* **How to complete this task**:
Write out everything in the records exactly, apart from the pictures.

* **Data**:
- - - - - - -

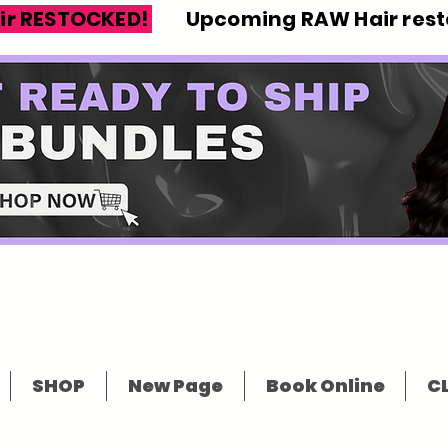
ir RESTOCKED!
Upcoming RAW Hair resto
SHOP
New Page
Book Online
CL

- - - - - - -

* **Task output**:
ir RESTOCKED!
Upcoming RAW Hair resto
SHOP
New Page
Book Online
CL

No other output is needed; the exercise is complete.